Well, generally this is my idea. I would not go as far as saying
that it 'merely' reflects speech rate, but I do claim that speech
rate, amongst other factors, plays a major role in there which has
so far been entirely neglected. I am currently running experiments
with delexicalised stimuli that are closer to real speech (low pass
filtered speech at 300 Hz) and I am manipulating the rates of
stimuli in order to test whether I can make listeners rate German
stimuli as French based on rate only.
Best wishes,
Volker
Best,
Bruno
Hi Bruno,
I don't think there are any data suggesting that people cannot
distinguish interval durations at fast rates. The question is how
large the differences must be to be detected, and how the
magnitude of that difference depends on rate. There is no
"breakdown" of discrimination at any rate.
Yes, thanks for pointing that out so clearly. After reading through the
literature this morning I realized that I got something wrong there...
It is unclear what your listeners had to do. You are talking about "a
big effect of rate on listeners' perception of speech rhythm",
but what does this have to do with interval discrimination? What
exactly
was the effect of rate on perceived speech rhythm, and how did
interval durations vary?
Well, sorry, it was indeed vague. I was not sure to what level of
detail readers on this list would be interested in this. I was
referring to recent theories of speech rhythm claiming that rhythm
classes (e.g. stress- and syllable-timed languages) can be
distinguished by the listener based on the durational variability
of consonantal (c) and vocalic (v) intervals (e.g. work by Frank
Ramus or Esther Grabe). It was
demonstrated that syllable-timed languages for example have
proportionally less c- and v-interval variability than
stress-timed languages and that this information is processed by
the listener to group languages into traditional rhythmic classes.
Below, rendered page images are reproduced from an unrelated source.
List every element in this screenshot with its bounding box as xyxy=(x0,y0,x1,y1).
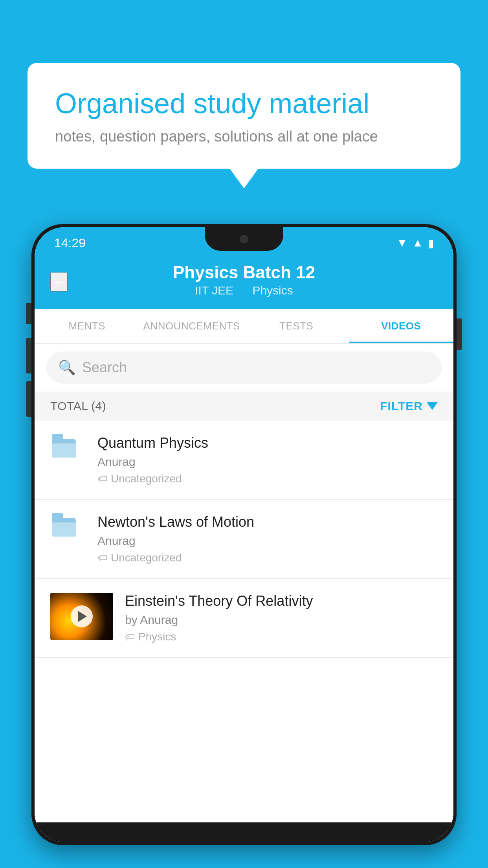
phone-screen: 14:29 ▼ ▲ ▮ ← Physics Batch 12 IIT JEE P… xyxy=(35,227,453,842)
video-item-info: Newton's Laws of Motion Anurag 🏷 Uncateg… xyxy=(97,514,438,564)
tab-videos[interactable]: VIDEOS xyxy=(349,309,454,343)
folder-icon-wrapper xyxy=(50,435,86,466)
phone-bottom-bar xyxy=(35,822,453,842)
video-item-info: Einstein's Theory Of Relativity by Anura… xyxy=(125,593,438,643)
status-time: 14:29 xyxy=(54,236,86,250)
tag-label: Uncategorized xyxy=(111,552,182,564)
total-count-label: TOTAL (4) xyxy=(50,399,106,413)
camera-dot xyxy=(240,235,248,243)
filter-label: FILTER xyxy=(380,399,423,413)
tag-icon: 🏷 xyxy=(125,631,135,643)
volume-silent-button xyxy=(26,303,31,324)
video-title: Einstein's Theory Of Relativity xyxy=(125,593,438,609)
play-icon xyxy=(78,611,87,622)
search-bar-container: 🔍 Search xyxy=(35,344,453,392)
tag-icon: 🏷 xyxy=(97,552,108,564)
speech-bubble: Organised study material notes, question… xyxy=(28,63,460,169)
video-item-info: Quantum Physics Anurag 🏷 Uncategorized xyxy=(97,435,438,485)
tag-label: Uncategorized xyxy=(111,473,182,485)
filter-row: TOTAL (4) FILTER xyxy=(35,392,453,421)
video-author: Anurag xyxy=(97,455,438,469)
tag-label: Physics xyxy=(138,631,176,643)
phone-notch xyxy=(205,227,283,251)
thumbnail-bg xyxy=(50,593,113,640)
wifi-icon: ▼ xyxy=(397,237,408,249)
filter-icon xyxy=(427,402,438,410)
back-button[interactable]: ← xyxy=(50,272,68,292)
search-input-wrapper[interactable]: 🔍 Search xyxy=(46,351,442,384)
video-author: Anurag xyxy=(97,534,438,548)
tab-ments[interactable]: MENTS xyxy=(35,309,139,343)
volume-up-button xyxy=(26,338,31,373)
phone-outer: 14:29 ▼ ▲ ▮ ← Physics Batch 12 IIT JEE P… xyxy=(31,224,457,845)
header-subtitle: IIT JEE Physics xyxy=(50,284,438,297)
tab-announcements[interactable]: ANNOUNCEMENTS xyxy=(139,309,244,343)
play-button[interactable] xyxy=(71,605,93,627)
video-title: Quantum Physics xyxy=(97,435,438,451)
video-author: by Anurag xyxy=(125,613,438,627)
speech-bubble-title: Organised study material xyxy=(55,86,433,120)
battery-icon: ▮ xyxy=(428,237,434,250)
folder-icon-wrapper xyxy=(50,514,86,545)
list-item[interactable]: Quantum Physics Anurag 🏷 Uncategorized xyxy=(35,421,453,500)
header-title: Physics Batch 12 xyxy=(50,263,438,282)
folder-icon xyxy=(52,439,84,466)
volume-down-button xyxy=(26,381,31,417)
list-item[interactable]: Newton's Laws of Motion Anurag 🏷 Uncateg… xyxy=(35,500,453,579)
list-item[interactable]: Einstein's Theory Of Relativity by Anura… xyxy=(35,579,453,658)
phone-inner: 14:29 ▼ ▲ ▮ ← Physics Batch 12 IIT JEE P… xyxy=(35,227,453,842)
tab-tests[interactable]: TESTS xyxy=(244,309,349,343)
speech-bubble-container: Organised study material notes, question… xyxy=(28,63,460,169)
video-tag: 🏷 Uncategorized xyxy=(97,552,438,564)
video-title: Newton's Laws of Motion xyxy=(97,514,438,530)
status-icons: ▼ ▲ ▮ xyxy=(397,237,434,250)
folder-icon xyxy=(52,518,84,545)
video-list: Quantum Physics Anurag 🏷 Uncategorized xyxy=(35,421,453,822)
tag-icon: 🏷 xyxy=(97,473,108,485)
video-thumbnail xyxy=(50,593,113,640)
video-tag: 🏷 Uncategorized xyxy=(97,473,438,485)
subtitle-iitjee: IIT JEE xyxy=(195,284,233,297)
filter-button[interactable]: FILTER xyxy=(380,399,438,413)
search-icon: 🔍 xyxy=(58,359,76,376)
signal-icon: ▲ xyxy=(412,237,423,249)
tabs-bar: MENTS ANNOUNCEMENTS TESTS VIDEOS xyxy=(35,309,453,344)
phone-wrapper: 14:29 ▼ ▲ ▮ ← Physics Batch 12 IIT JEE P… xyxy=(31,224,457,868)
app-header: ← Physics Batch 12 IIT JEE Physics xyxy=(35,255,453,309)
speech-bubble-subtitle: notes, question papers, solutions all at… xyxy=(55,128,433,145)
search-placeholder-text: Search xyxy=(82,359,127,376)
video-tag: 🏷 Physics xyxy=(125,631,438,643)
subtitle-physics: Physics xyxy=(252,284,293,297)
power-button xyxy=(457,318,462,350)
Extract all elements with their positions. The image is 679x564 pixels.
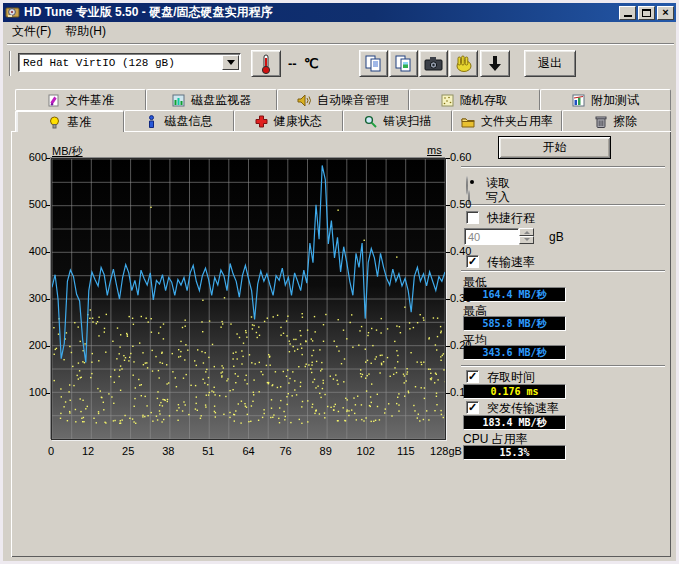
axis-tick-mark bbox=[46, 299, 50, 300]
cpu-usage-display: 15.3% bbox=[463, 445, 566, 460]
copy-text-button[interactable] bbox=[359, 50, 388, 77]
aam-hand-button[interactable] bbox=[449, 50, 478, 77]
divider bbox=[7, 43, 674, 45]
axis-tick-mark bbox=[46, 393, 50, 394]
x-tick-label: 12 bbox=[82, 445, 94, 457]
tab-label: 自动噪音管理 bbox=[317, 92, 389, 109]
divider bbox=[461, 365, 665, 367]
tab-auto-acoustic[interactable]: 自动噪音管理 bbox=[277, 89, 408, 110]
tab-row-lower: 基准 磁盘信息 健康状态 错误扫描 文件夹占用率 擦除 bbox=[15, 110, 671, 132]
y-left-tick-label: 600 bbox=[17, 151, 47, 163]
folder-icon bbox=[461, 116, 475, 128]
copy-icon bbox=[365, 55, 383, 73]
y-right-tick-label: 0.30 bbox=[450, 292, 471, 304]
tab-file-benchmark[interactable]: 文件基准 bbox=[15, 89, 146, 110]
benchmark-chart bbox=[51, 158, 446, 440]
maximize-button[interactable] bbox=[638, 6, 655, 20]
tab-error-scan[interactable]: 错误扫描 bbox=[343, 110, 452, 132]
close-button[interactable]: × bbox=[657, 6, 674, 20]
screenshot-button[interactable] bbox=[419, 50, 448, 77]
tab-extra-tests[interactable]: 附加测试 bbox=[540, 89, 671, 110]
hand-icon bbox=[455, 55, 473, 73]
file-benchmark-icon bbox=[47, 94, 60, 107]
capacity-value: 40 bbox=[464, 228, 519, 245]
axis-tick-mark bbox=[446, 252, 450, 253]
drive-select-arrow[interactable] bbox=[222, 55, 239, 70]
y-left-tick-label: 400 bbox=[17, 245, 47, 257]
y-right-tick-label: 0.40 bbox=[450, 245, 471, 257]
drive-select[interactable]: Red Hat VirtIO (128 gB) bbox=[18, 53, 241, 72]
temperature-unit: ℃ bbox=[304, 56, 319, 71]
tab-random-access[interactable]: 随机存取 bbox=[409, 89, 540, 110]
access-time-checkbox[interactable]: ✓ bbox=[466, 370, 479, 383]
save-button[interactable] bbox=[480, 50, 510, 77]
checkmark-icon: ✓ bbox=[468, 402, 477, 413]
chevron-down-icon bbox=[227, 60, 235, 69]
short-stroke-label: 快捷行程 bbox=[487, 210, 535, 227]
min-value-display: 164.4 MB/秒 bbox=[463, 287, 566, 302]
x-tick-label: 0 bbox=[48, 445, 54, 457]
tab-label: 附加测试 bbox=[591, 92, 639, 109]
menu-help[interactable]: 帮助(H) bbox=[58, 21, 113, 42]
tab-disk-info[interactable]: 磁盘信息 bbox=[124, 110, 233, 132]
spinner-down-button[interactable] bbox=[519, 236, 534, 244]
spinner-up-icon bbox=[524, 228, 530, 234]
y-left-tick-label: 100 bbox=[17, 386, 47, 398]
x-tick-label: 115 bbox=[397, 445, 415, 457]
spinner-up-button[interactable] bbox=[519, 228, 534, 236]
menu-file[interactable]: 文件(F) bbox=[5, 21, 58, 42]
app-icon bbox=[5, 5, 20, 20]
tab-benchmark[interactable]: 基准 bbox=[15, 110, 124, 132]
tab-label: 随机存取 bbox=[460, 92, 508, 109]
benchmark-bulb-icon bbox=[48, 116, 61, 129]
extra-tests-icon bbox=[572, 94, 585, 107]
tab-disk-monitor[interactable]: 磁盘监视器 bbox=[146, 89, 277, 110]
temperature-value: -- bbox=[288, 56, 297, 71]
tab-label: 擦除 bbox=[613, 113, 637, 130]
temperature-button[interactable] bbox=[251, 50, 281, 77]
menu-bar: 文件(F) 帮助(H) bbox=[3, 22, 676, 41]
thermometer-icon bbox=[260, 54, 272, 74]
camera-icon bbox=[424, 56, 443, 71]
trash-icon bbox=[595, 115, 607, 128]
y-left-tick-label: 500 bbox=[17, 198, 47, 210]
axis-tick-mark bbox=[446, 205, 450, 206]
copy-image-icon bbox=[395, 55, 413, 73]
start-button-label: 开始 bbox=[543, 139, 567, 156]
toolbar-grip bbox=[9, 51, 11, 76]
y-right-tick-label: 0.20 bbox=[450, 339, 471, 351]
minimize-button[interactable] bbox=[619, 6, 636, 20]
short-stroke-checkbox[interactable] bbox=[466, 211, 479, 224]
title-bar[interactable]: HD Tune 专业版 5.50 - 硬盘/固态硬盘实用程序 × bbox=[3, 3, 676, 22]
disk-monitor-icon bbox=[172, 94, 185, 107]
speaker-icon bbox=[297, 94, 311, 107]
start-button[interactable]: 开始 bbox=[498, 136, 611, 159]
exit-button[interactable]: 退出 bbox=[524, 50, 576, 77]
tab-erase[interactable]: 擦除 bbox=[562, 110, 671, 132]
capacity-unit-label: gB bbox=[549, 230, 564, 244]
health-cross-icon bbox=[255, 115, 268, 128]
y-right-tick-label: 0.10 bbox=[450, 386, 471, 398]
tab-label: 健康状态 bbox=[274, 113, 322, 130]
axis-tick-mark bbox=[446, 393, 450, 394]
tab-health[interactable]: 健康状态 bbox=[234, 110, 343, 132]
copy-image-button[interactable] bbox=[389, 50, 418, 77]
checkmark-icon: ✓ bbox=[468, 256, 477, 267]
capacity-spinner[interactable]: 40 bbox=[464, 228, 534, 245]
chart-canvas bbox=[52, 159, 445, 439]
axis-tick-mark bbox=[446, 346, 450, 347]
exit-button-label: 退出 bbox=[538, 55, 562, 72]
axis-tick-mark bbox=[446, 299, 450, 300]
x-tick-label: 102 bbox=[357, 445, 375, 457]
tab-folder-usage[interactable]: 文件夹占用率 bbox=[452, 110, 561, 132]
window-title: HD Tune 专业版 5.50 - 硬盘/固态硬盘实用程序 bbox=[24, 4, 272, 21]
app-window: HD Tune 专业版 5.50 - 硬盘/固态硬盘实用程序 × 文件(F) 帮… bbox=[0, 0, 679, 564]
burst-rate-checkbox[interactable]: ✓ bbox=[466, 401, 479, 414]
right-axis-unit: ms bbox=[427, 144, 442, 156]
x-tick-label: 76 bbox=[279, 445, 291, 457]
info-icon bbox=[145, 115, 158, 128]
axis-tick-mark bbox=[46, 205, 50, 206]
avg-value-display: 343.6 MB/秒 bbox=[463, 345, 566, 360]
x-tick-label: 25 bbox=[122, 445, 134, 457]
tab-row-upper: 文件基准 磁盘监视器 自动噪音管理 随机存取 附加测试 bbox=[15, 89, 671, 110]
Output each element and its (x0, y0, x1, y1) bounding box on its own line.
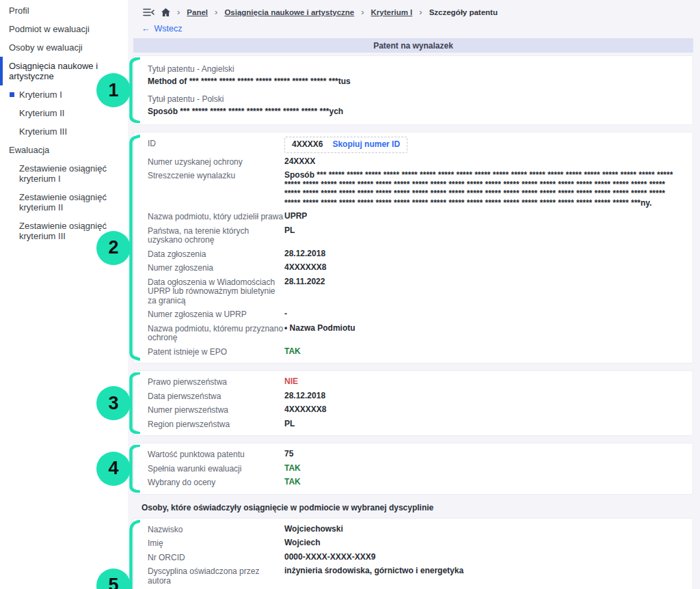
field-label: Wartość punktowa patentu (148, 450, 284, 460)
field-value: 28.12.2018 (284, 249, 679, 259)
callout-2: 2 (96, 231, 131, 265)
field-label: Nr ORCID (148, 553, 284, 563)
callout-brace-3 (129, 372, 140, 434)
callout-3: 3 (96, 386, 131, 420)
breadcrumb-current-page: Szczegóły patentu (429, 8, 498, 16)
field-label: Nazwa podmiotu, który udzielił prawa (148, 212, 284, 222)
field-value: - (284, 310, 679, 319)
callout-brace-1 (129, 57, 140, 123)
detail-row: Nr ORCID 0000-XXXX-XXXX-XXX9 (148, 551, 679, 565)
person-details-card: 5 Nazwisko Wojciechowski Imię Wojciech N… (133, 518, 693, 589)
field-value: PL (284, 420, 679, 429)
copy-id-button[interactable]: Skopiuj numer ID (332, 140, 400, 150)
field-label: Tytuł patentu - Angielski (148, 64, 679, 74)
callout-brace-5 (129, 520, 140, 589)
main-area: › Panel › Osiągnięcia naukowe i artystyc… (128, 0, 700, 589)
field-value: 75 (284, 450, 679, 459)
field-value: 24XXXX (284, 157, 679, 167)
detail-row: Streszczenie wynalazku Sposób *** ***** … (148, 169, 679, 210)
field-value: Nazwa Podmiotu (284, 324, 679, 333)
field-value-no: NIE (284, 377, 679, 387)
callout-brace-4 (129, 445, 140, 493)
breadcrumb-link-panel[interactable]: Panel (187, 8, 208, 16)
title-en-group: Tytuł patentu - Angielski Method of *** … (148, 60, 679, 90)
breadcrumb-separator: › (177, 8, 180, 16)
breadcrumb-link-osiagniecia[interactable]: Osiągnięcia naukowe i artystyczne (224, 8, 354, 16)
callout-brace-2 (129, 134, 140, 361)
patent-titles-card: 1 Tytuł patentu - Angielski Method of **… (133, 55, 693, 125)
detail-row: Spełnia warunki ewaluacji TAK (148, 462, 679, 476)
title-pl-group: Tytuł patentu - Polski Sposób *** ***** … (148, 90, 679, 120)
field-value: Wojciech (284, 538, 679, 548)
detail-row: Dyscyplina oświadczona przez autora inży… (148, 564, 679, 588)
field-value: Sposób *** ***** ***** ***** ***** *****… (284, 171, 679, 208)
back-label: Wstecz (154, 24, 183, 33)
field-label: Numer uzyskanej ochrony (148, 157, 284, 167)
back-link[interactable]: ← Wstecz (142, 23, 700, 34)
field-label: Dyscyplina oświadczona przez autora (148, 566, 284, 586)
id-box: 4XXXX6 Skopiuj numer ID (284, 137, 407, 153)
patent-evaluation-card: 4 Wartość punktowa patentu 75 Spełnia wa… (133, 443, 693, 495)
field-value: UPRP (284, 212, 679, 221)
field-label: Data ogłoszenia w Wiadomościach UPRP lub… (148, 277, 284, 306)
persons-section-header: Osoby, które oświadczyły osiągnięcie w p… (142, 503, 693, 512)
field-value-yes: TAK (284, 478, 679, 487)
detail-row: Prawo pierwszeństwa NIE (148, 375, 679, 389)
field-label: Data zgłoszenia (148, 249, 284, 260)
detail-row: Imię Wojciech (148, 536, 679, 551)
field-value: inżynieria środowiska, górnictwo i energ… (284, 566, 679, 576)
field-label: Imię (148, 538, 284, 549)
field-value: Wojciechowski (284, 525, 679, 534)
sidebar-item-zestawienie-kryterium-2[interactable]: Zestawienie osiągnięć kryterium II (0, 188, 128, 217)
detail-row: Data ogłoszenia w Wiadomościach UPRP lub… (148, 275, 679, 308)
field-label: Numer pierwszeństwa (148, 405, 284, 415)
field-value: 0000-XXXX-XXXX-XXX9 (284, 553, 679, 562)
app-window: Profil Podmiot w ewaluacji Osoby w ewalu… (0, 0, 700, 589)
patent-priority-card: 3 Prawo pierwszeństwa NIE Data pierwszeń… (133, 370, 693, 436)
field-label: Numer zgłoszenia (148, 263, 284, 273)
sidebar-item-ewaluacja[interactable]: Ewaluacja (0, 141, 128, 159)
detail-row: Region pierwszeństwa PL (148, 417, 679, 432)
sidebar-item-podmiot-w-ewaluacji[interactable]: Podmiot w ewaluacji (0, 20, 128, 38)
field-label: Streszczenie wynalazku (148, 171, 284, 181)
detail-row: Numer zgłoszenia w UPRP - (148, 307, 679, 322)
sidebar-item-profil[interactable]: Profil (0, 1, 128, 20)
field-value: PL (284, 226, 679, 236)
field-label: Państwa, na terenie których uzyskano och… (148, 226, 284, 245)
breadcrumb-separator: › (215, 8, 217, 16)
field-label: Nazwa podmiotu, któremu przyznano ochron… (148, 324, 284, 343)
field-label: Numer zgłoszenia w UPRP (148, 310, 284, 320)
detail-row: Nazwisko Wojciechowski (148, 523, 679, 537)
home-icon[interactable] (161, 8, 170, 16)
collapse-sidebar-icon[interactable] (143, 8, 154, 17)
sidebar-item-osoby-w-ewaluacji[interactable]: Osoby w ewaluacji (0, 38, 128, 57)
breadcrumb-separator: › (361, 8, 364, 16)
field-value: 4XXXXXX8 (284, 263, 679, 273)
detail-row: Wybrany do oceny TAK (148, 476, 679, 490)
detail-row: Nazwa podmiotu, który udzielił prawa UPR… (148, 210, 679, 224)
field-label: Prawo pierwszeństwa (148, 377, 284, 387)
detail-row: Numer pierwszeństwa 4XXXXXX8 (148, 403, 679, 417)
callout-1: 1 (96, 73, 131, 107)
field-value: Sposób *** ***** ***** ***** ***** *****… (148, 107, 679, 116)
field-label: Nazwisko (148, 525, 284, 535)
sidebar-item-kryterium-3[interactable]: Kryterium III (0, 122, 128, 141)
panel-title: Patent na wynalazek (133, 38, 693, 53)
callout-4: 4 (96, 452, 131, 486)
breadcrumb-link-kryterium-1[interactable]: Kryterium I (371, 8, 413, 16)
id-value: 4XXXX6 (292, 140, 323, 150)
breadcrumb-separator: › (419, 8, 422, 16)
field-label: Wybrany do oceny (148, 478, 284, 488)
field-value: 28.11.2022 (284, 277, 679, 287)
detail-row-id: ID 4XXXX6 Skopiuj numer ID (148, 137, 679, 155)
field-label: Tytuł patentu - Polski (148, 94, 679, 104)
patent-main-details-card: 2 ID 4XXXX6 Skopiuj numer ID Numer uzysk… (133, 132, 693, 364)
active-item-bullet-icon (10, 92, 14, 97)
field-value-yes: TAK (284, 464, 679, 474)
field-value: Method of *** ***** ***** ***** ***** **… (148, 77, 679, 86)
detail-row: Państwa, na terenie których uzyskano och… (148, 224, 679, 247)
sidebar-item-zestawienie-kryterium-1[interactable]: Zestawienie osiągnięć kryterium I (0, 159, 128, 188)
detail-row: Wartość punktowa patentu 75 (148, 448, 679, 462)
detail-row: Patent istnieje w EPO TAK (148, 345, 679, 359)
field-value: 4XXXX6 Skopiuj numer ID (284, 139, 679, 153)
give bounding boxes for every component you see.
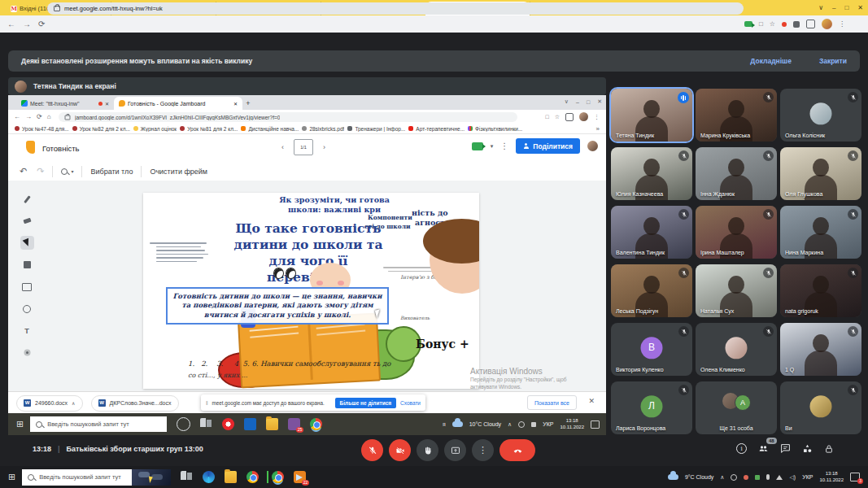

For two syllable-timed (French & Italian; F & I) and two
stress-timed languages (English & German; E & G) my own data
replicates the objective differences nicely. However, I found that
because of their less complex syllable structure, speakers of
syllable-timed languages also produce cv-intervals at a far higher
rate than stress-timed languages.
In a perception experiment I took sentences from French and German
and turned v-intervals into tones and c-intervals into white noise
and asked listeners to rate the stimuli according to the
'regularity of beep sequences' on a scale form 1 to 10. I left the
interpretation of 'regularity' to the listener and expected that
listeners would pick up on the proportionally higher c- and
v-interval variability in German and thus rate these stimuli as
the more irregular beep sequences. However, results showed very
poor correlation between the regularity rating and any of a number
of c- and v-variability measures but I found a strong correlation
with cv-rate. So it seems that in my experiment listeners
interpreted 'regularity' as rate only and did not listen for any
durational variability within the stimuli.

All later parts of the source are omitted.